All of the data is to be copied without a single change.
++++
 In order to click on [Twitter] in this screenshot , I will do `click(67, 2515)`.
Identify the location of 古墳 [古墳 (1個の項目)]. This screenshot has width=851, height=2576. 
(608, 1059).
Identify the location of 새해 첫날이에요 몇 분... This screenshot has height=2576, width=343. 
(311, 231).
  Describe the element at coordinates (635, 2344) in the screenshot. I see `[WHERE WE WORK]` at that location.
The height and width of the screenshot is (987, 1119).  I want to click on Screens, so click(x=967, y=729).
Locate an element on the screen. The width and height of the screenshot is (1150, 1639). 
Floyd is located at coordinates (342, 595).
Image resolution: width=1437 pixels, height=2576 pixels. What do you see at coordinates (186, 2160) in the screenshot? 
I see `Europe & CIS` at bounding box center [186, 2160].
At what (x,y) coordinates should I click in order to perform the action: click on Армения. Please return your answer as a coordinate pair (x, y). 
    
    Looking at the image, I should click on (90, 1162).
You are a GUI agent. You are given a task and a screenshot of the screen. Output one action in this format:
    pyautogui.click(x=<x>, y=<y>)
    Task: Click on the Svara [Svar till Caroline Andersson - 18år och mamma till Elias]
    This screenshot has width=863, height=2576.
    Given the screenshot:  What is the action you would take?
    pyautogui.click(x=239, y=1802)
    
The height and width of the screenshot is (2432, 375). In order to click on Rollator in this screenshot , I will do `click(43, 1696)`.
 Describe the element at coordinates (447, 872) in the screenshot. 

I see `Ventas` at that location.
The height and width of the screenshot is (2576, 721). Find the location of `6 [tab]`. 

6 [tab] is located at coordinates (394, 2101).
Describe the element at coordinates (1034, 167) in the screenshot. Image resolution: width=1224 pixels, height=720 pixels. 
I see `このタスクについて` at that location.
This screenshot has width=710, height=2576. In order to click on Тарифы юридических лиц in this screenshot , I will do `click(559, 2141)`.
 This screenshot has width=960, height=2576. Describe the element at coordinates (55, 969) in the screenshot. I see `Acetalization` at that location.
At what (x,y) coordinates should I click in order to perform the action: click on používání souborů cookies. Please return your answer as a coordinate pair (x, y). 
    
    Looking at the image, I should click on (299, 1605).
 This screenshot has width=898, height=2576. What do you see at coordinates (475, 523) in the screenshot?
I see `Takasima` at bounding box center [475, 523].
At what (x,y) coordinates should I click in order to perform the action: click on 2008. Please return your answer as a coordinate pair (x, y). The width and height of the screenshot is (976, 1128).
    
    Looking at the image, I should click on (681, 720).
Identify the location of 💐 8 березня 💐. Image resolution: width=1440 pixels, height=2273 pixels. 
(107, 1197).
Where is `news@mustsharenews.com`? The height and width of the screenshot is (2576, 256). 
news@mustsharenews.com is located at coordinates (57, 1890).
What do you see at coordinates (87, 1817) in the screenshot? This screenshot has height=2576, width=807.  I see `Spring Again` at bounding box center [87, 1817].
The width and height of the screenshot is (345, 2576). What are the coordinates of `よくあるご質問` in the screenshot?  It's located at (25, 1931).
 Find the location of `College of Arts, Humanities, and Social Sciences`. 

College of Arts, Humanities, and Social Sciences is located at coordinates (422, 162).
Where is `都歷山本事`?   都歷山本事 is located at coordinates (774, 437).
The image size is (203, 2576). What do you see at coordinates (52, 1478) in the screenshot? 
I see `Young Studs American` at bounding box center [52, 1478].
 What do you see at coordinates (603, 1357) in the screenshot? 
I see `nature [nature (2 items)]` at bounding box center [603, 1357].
++++
• RESULT:
 In order to click on [Twitter] in this screenshot , I will do `click(67, 2515)`.
Identify the location of 古墳 [古墳 (1個の項目)]. This screenshot has width=851, height=2576. 
(608, 1059).
Identify the location of 새해 첫날이에요 몇 분... This screenshot has height=2576, width=343. 
(311, 231).
  Describe the element at coordinates (635, 2344) in the screenshot. I see `[WHERE WE WORK]` at that location.
The height and width of the screenshot is (987, 1119).  I want to click on Screens, so click(x=967, y=729).
Locate an element on the screen. The width and height of the screenshot is (1150, 1639). 
Floyd is located at coordinates (342, 595).
Image resolution: width=1437 pixels, height=2576 pixels. What do you see at coordinates (186, 2160) in the screenshot? 
I see `Europe & CIS` at bounding box center [186, 2160].
At what (x,y) coordinates should I click in order to perform the action: click on Армения. Please return your answer as a coordinate pair (x, y). 
    
    Looking at the image, I should click on (90, 1162).
You are a GUI agent. You are given a task and a screenshot of the screen. Output one action in this format:
    pyautogui.click(x=<x>, y=<y>)
    Task: Click on the Svara [Svar till Caroline Andersson - 18år och mamma till Elias]
    This screenshot has width=863, height=2576.
    Given the screenshot:  What is the action you would take?
    pyautogui.click(x=239, y=1802)
    
The height and width of the screenshot is (2432, 375). In order to click on Rollator in this screenshot , I will do `click(43, 1696)`.
 Describe the element at coordinates (447, 872) in the screenshot. 

I see `Ventas` at that location.
The height and width of the screenshot is (2576, 721). Find the location of `6 [tab]`. 

6 [tab] is located at coordinates (394, 2101).
Describe the element at coordinates (1034, 167) in the screenshot. Image resolution: width=1224 pixels, height=720 pixels. 
I see `このタスクについて` at that location.
This screenshot has width=710, height=2576. In order to click on Тарифы юридических лиц in this screenshot , I will do `click(559, 2141)`.
 This screenshot has width=960, height=2576. Describe the element at coordinates (55, 969) in the screenshot. I see `Acetalization` at that location.
At what (x,y) coordinates should I click in order to perform the action: click on používání souborů cookies. Please return your answer as a coordinate pair (x, y). 
    
    Looking at the image, I should click on (299, 1605).
 This screenshot has width=898, height=2576. What do you see at coordinates (475, 523) in the screenshot?
I see `Takasima` at bounding box center [475, 523].
At what (x,y) coordinates should I click in order to perform the action: click on 2008. Please return your answer as a coordinate pair (x, y). The width and height of the screenshot is (976, 1128).
    
    Looking at the image, I should click on (681, 720).
Identify the location of 💐 8 березня 💐. Image resolution: width=1440 pixels, height=2273 pixels. 
(107, 1197).
Where is `news@mustsharenews.com`? The height and width of the screenshot is (2576, 256). 
news@mustsharenews.com is located at coordinates (57, 1890).
What do you see at coordinates (87, 1817) in the screenshot? This screenshot has height=2576, width=807.  I see `Spring Again` at bounding box center [87, 1817].
The width and height of the screenshot is (345, 2576). What are the coordinates of `よくあるご質問` in the screenshot?  It's located at (25, 1931).
 Find the location of `College of Arts, Humanities, and Social Sciences`. 

College of Arts, Humanities, and Social Sciences is located at coordinates (422, 162).
Where is `都歷山本事`?   都歷山本事 is located at coordinates (774, 437).
The image size is (203, 2576). What do you see at coordinates (52, 1478) in the screenshot? 
I see `Young Studs American` at bounding box center [52, 1478].
 What do you see at coordinates (603, 1357) in the screenshot? 
I see `nature [nature (2 items)]` at bounding box center [603, 1357].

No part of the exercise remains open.